Logo, o ideológico, o histórico e o social, que é onde estão inscritas as relações de poder, não
podem ser tratados separadamente, tampouco como algo exterior à prática discursiva. Por isso,
tais questões não são alheias ao discurso Científico e, por sua vez, a prática discursiva da
Divulgação Científica. Ao contrário, a ideologia, a história e o social constituem essa prática
discursiva, na qual as relações de poder encontram-se em confronto. Imbuído nessas relações de
poder e resistência, as quais estão inscritas numa determinada conjuntura histórica-social e
ideológica, está o sujeito jornalista, autor do discurso de Divulgação Científica, o qual é afetado
por essas relações, justamente por pertencer a uma determinada formação social. Dele é
cobrado a responsabilidade da unidade do texto, da clareza, da não-contradição, entre outras
coisas.
Para analisar o modo como o sujeito jornalista se subjetiva no discurso de Divulgação Científica
e, assim, constrói sua identidade, selecionei algumas seqüências discursivas de reportagens da
Revista Superinteressante. Eis as seqüências selecionadas:
SD2: “ Índice glicêmico” é a medida do nível de glicose que o alimento gera no sangue.
Carboidratos como grãos integrais e frutas têm índice glicêmico baixo - eles são ricos em
fibras, que retardam a absorção de açúcar. Outros, como pão e arroz brancos, batata e açúcar
têm índices altíssimos. Eles elevam rapidamente a taxa de glicose no sangue e forçam o corpo
a armazenar o excesso dentro das células. Quem faz o trabalho de armazenamento é a
insulina . Quando comemos alimentos de alto índice glicêmico, produzimos muita
insulina de uma só vez. O excesso do hormônio diminui o nível de glicose no sangue e a queda
faz o corpo pedir mais, gerando a sensação de fome. Ou seja, consumir muita comida com alto
índice glicêmico pode aumentar a compulsão alimentar.

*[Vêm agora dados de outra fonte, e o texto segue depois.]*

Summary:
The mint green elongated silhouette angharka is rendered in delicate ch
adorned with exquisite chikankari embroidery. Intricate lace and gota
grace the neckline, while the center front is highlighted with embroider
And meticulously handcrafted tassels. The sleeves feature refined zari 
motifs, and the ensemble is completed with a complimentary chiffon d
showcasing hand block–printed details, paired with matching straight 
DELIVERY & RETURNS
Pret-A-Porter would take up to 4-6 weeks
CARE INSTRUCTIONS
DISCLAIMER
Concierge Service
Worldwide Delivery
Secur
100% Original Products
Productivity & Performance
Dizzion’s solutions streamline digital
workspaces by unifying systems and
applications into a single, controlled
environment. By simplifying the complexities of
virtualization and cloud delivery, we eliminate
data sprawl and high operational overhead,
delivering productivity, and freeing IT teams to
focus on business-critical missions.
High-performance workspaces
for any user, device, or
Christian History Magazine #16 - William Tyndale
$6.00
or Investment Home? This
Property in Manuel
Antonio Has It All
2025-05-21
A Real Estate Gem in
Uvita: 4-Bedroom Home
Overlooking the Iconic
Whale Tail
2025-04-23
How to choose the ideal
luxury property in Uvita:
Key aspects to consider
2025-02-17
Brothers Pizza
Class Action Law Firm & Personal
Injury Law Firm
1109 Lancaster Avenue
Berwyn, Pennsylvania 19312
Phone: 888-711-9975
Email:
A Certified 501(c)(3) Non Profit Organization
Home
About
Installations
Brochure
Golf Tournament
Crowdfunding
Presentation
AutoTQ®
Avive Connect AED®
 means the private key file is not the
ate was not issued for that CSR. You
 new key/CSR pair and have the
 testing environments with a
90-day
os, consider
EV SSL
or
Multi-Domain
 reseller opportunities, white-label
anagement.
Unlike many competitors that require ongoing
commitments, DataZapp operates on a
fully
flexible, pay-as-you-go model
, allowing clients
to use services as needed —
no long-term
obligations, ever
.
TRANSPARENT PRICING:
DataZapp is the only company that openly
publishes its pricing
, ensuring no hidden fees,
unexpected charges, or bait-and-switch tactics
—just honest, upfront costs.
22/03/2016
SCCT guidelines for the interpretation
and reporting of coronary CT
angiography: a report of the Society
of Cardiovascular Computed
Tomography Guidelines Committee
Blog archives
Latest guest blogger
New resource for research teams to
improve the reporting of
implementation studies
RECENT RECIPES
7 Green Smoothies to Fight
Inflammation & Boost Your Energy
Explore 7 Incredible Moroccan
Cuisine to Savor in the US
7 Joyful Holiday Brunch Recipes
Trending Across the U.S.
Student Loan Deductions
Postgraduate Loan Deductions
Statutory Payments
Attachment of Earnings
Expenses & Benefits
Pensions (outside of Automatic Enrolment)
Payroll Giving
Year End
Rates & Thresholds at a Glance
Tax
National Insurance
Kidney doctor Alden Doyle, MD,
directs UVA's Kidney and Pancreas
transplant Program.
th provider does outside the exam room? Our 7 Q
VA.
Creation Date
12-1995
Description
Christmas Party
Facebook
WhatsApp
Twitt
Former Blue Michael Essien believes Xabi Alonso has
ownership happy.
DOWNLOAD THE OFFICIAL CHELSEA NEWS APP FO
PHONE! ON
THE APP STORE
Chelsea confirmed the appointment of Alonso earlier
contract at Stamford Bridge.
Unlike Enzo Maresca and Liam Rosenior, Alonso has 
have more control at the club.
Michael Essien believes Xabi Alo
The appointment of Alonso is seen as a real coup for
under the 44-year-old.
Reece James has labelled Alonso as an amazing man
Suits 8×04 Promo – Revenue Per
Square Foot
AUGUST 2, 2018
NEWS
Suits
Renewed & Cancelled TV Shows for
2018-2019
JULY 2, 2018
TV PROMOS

E não é só isso: está ficando mais claro
que esses altos e baixos na produção de insulina podem levar a diabetes tipo 2, uma doença
séria, cuja incidência está explodindo (In: A CIÊNCIA DE COMER BEM - Saúde -
Superinteressante/setembro/2004).
Tais posições também representam formas de resistência às coerções que o jornalista científico
sofre ao falar desse lugar, ou seja, são diferentes modos de se subjetivar. Produzindo diferentes
gestos de interpretação - comentários, avaliações, etc - o jornalista vai inscrever o seu dizer no
intervalo entre a ordem da ciência, da mídia e do senso comum. Assim, constitui uma identidade
própria - de alguém que está sob a coerção da mídia e da ciência, mas que, ao mesmo tempo,
está autorizado por essas mesmas instituições a produzir efeitos de verdade.

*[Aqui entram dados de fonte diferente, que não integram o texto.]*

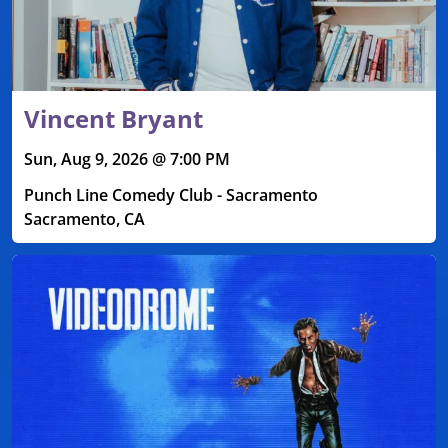
Vincent Bryant
Sun, Aug 9, 2026 @ 7:00 PM
Punch Line Comedy Club - Sacramento
Sacramento, CA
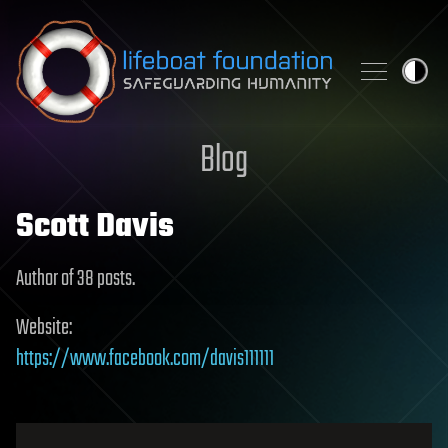
Skip to content
Blog
Scott Davis
Author of 38 posts.
Website:
https://www.facebook.com/davis111111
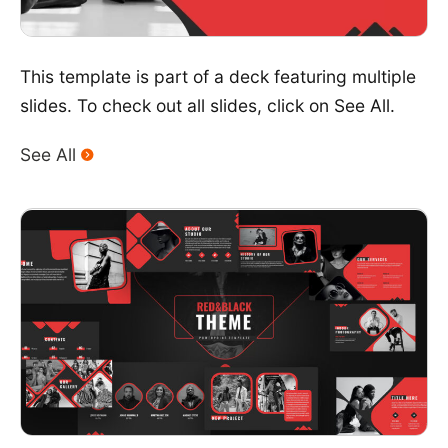
This template is part of a deck featuring multiple
slides. To check out all slides, click on See All.
See All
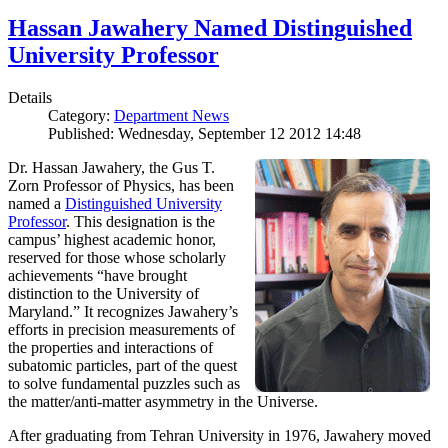
Hassan Jawahery Named Distinguished
University Professor
Details
Category:
Department News
Published: Wednesday, September 12 2012 14:48
Dr. Hassan Jawahery, the Gus T.
Zorn Professor of Physics, has been
named a
Distinguished University
Professor
. This designation is the
campus’ highest academic honor,
reserved for those whose scholarly
achievements “have brought
distinction to the University of
Maryland.” It recognizes Jawahery’s
efforts in precision measurements of
the properties and interactions of
subatomic particles, part of the quest
to solve fundamental puzzles such as
the matter/anti-matter asymmetry in the Universe.
After graduating from Tehran University in 1976, Jawahery moved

Para finalizar, ocupando o lugar de analista de discurso, gostaria de enfatizar que os gestos de
interpretação que produzi para as seqüências analisadas só foram possíveis a partir das noções
teóricas que mobilizei, tanto em Foucault quanto em Pêcheux. Os efeitos de sentido que
emergiram desses gestos de interpretação estão atravessados pelas noções teóricas, as quais
norteiam todo o processo analítico. Para melhor entender as formas de subjetividade, o espaço
discursivo em que se movimenta o sujeito jornalista na prática de Divulgação Científica, o olhar
que lancei sobre as noções de discurso, sujeito e poder em Foucault foi fundamental, já que tais
noções se mostraram extremamente produtivas no diálogo com algumas noções da teoria da AD
e na análise que realizei, a qual mostrou que, apesar das determinações, das relações de poder
institucionais a que está submetido, sempre é possível ao sujeito resistir. Pois, como diria
Foucault, onde há poder, há resistência.